(Transcribed page contents)
================================

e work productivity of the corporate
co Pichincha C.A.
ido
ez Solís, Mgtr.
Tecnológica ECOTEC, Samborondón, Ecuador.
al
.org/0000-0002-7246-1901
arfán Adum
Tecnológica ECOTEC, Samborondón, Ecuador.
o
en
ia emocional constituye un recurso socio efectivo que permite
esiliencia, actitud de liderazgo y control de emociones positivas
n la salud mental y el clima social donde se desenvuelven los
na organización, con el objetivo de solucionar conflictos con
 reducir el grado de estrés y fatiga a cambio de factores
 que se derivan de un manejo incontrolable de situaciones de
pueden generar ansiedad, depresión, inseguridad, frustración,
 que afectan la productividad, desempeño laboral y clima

================================

How many lines of the records contain the string "clima"? Respond with the number alone.

2